David Kirkpatrick

August 30, 2010

Job market, other indicators weak — double dip recession on the horizon?

Looks like not if the Fed can help it. This is likely to be a week full of not so good economic news, and if that scenario comes to pass there’ll be a lot of talk about a “double dip” recession.  And make no mistake, the talk will be justified. I’m not sure what fiscal tools Bernanke has left in the box, but there seems to be agreement that he’ll go more chainsaw and less scalpel to avoid a double-dipper. I guess we’ll see …

From the link:

With little support in Congress for a renewed burst of government spending, the burden of rescuing a lagging recovery falls upon the nation’s central bank. The Fed already has kept its benchmark lending rate near zero for almost two years, and has tried to further loosen credit via unusual asset purchases, known as “quantitative easing.” In a speech Friday, Bernanke said the Fed would take additional “unconventional measures if it proves necessary, especially if the outlook were to deteriorate significantly.”

He told an audience of central bankers in Jackson Hole, Wyo., that the Fed could spur growth by:

•Expanding its $2 trillion balance sheet with additional purchases of long-term securities.

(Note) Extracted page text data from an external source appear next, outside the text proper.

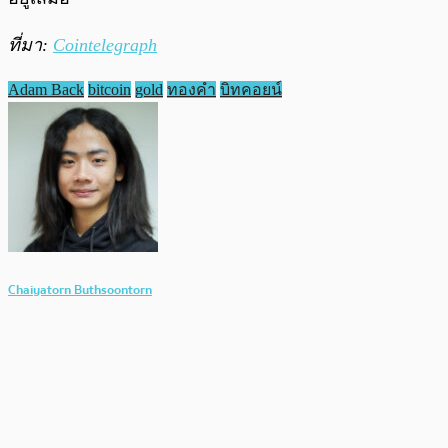
ที่มา:
Cointelegraph
Adam Back
bitcoin
gold
ทองคำ
บิทคอยน์
Chaiyatorn Buthsoontorn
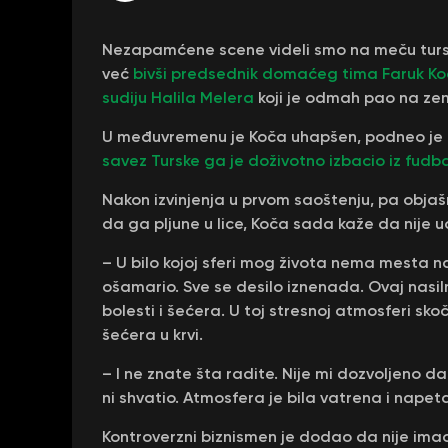
Nezapamćene scene videli smo na meču turs
već
bivši predsednik domaćeg tima Faruk Koč
sudiju Halila Melera
koji je odmah pao na zem
U međuvremenu je Koča uhapšen, podneo je 
savez Turske ga je doživotno izbacio iz fudba
Nakon izvinjenja u prvom saoštenju, pa objaš
da ga pljune u lice, Koča sada kaže da nije 
– U bilo kojoj sferi mog života nema mesta na
ošamario. Sve se desilo iznenada. Ovaj nasiln
bolesti i šećera. U toj stresnoj atmosferi sk
šećera u krvi.
– I ne znate šta radite. Nije mi dozvoljeno d
ni shvatio. Atmosfera je bila vatrena i napet
Kontroverzni biznismen je dodao da nije ima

•Announcing plans to keep its benchmark interest rate near zero for “a longer period than is currently priced into the markets.”

•Or reducing the minuscule interest banks earn on deposits with the central bank.

Bernanke said the Fed must balance the benefits of employing unconventional monetary policy tools against their costs. Overly aggressive action could raise doubts that the Fed would be able to unwind its extraordinary assistance once the economy recovers.